(EXERCISE):
The entries that follow contain images, which should be left out; output everything else exactly.

(DATA FOR ANALYSIS):

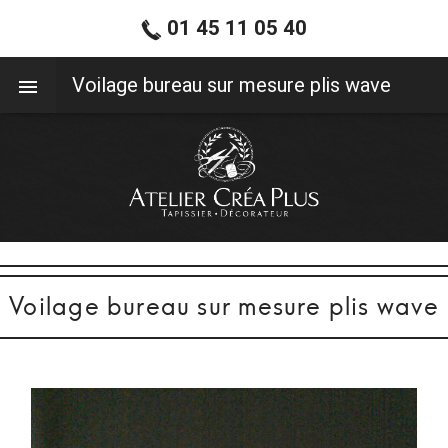
01 45 11 05 40
01 45 11 05 40
Voilage bureau sur mesure plis wave
Voilage bureau sur mesure plis wave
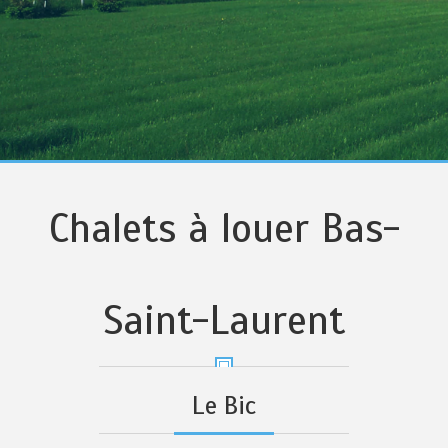
Chalets à louer Bas-
Saint-Laurent
Le Bic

(SOLVED PROBLEM):
01 45 11 05 40
01 45 11 05 40
Voilage bureau sur mesure plis wave
Voilage bureau sur mesure plis wave
Chalets à louer Bas-
Saint-Laurent
Le Bic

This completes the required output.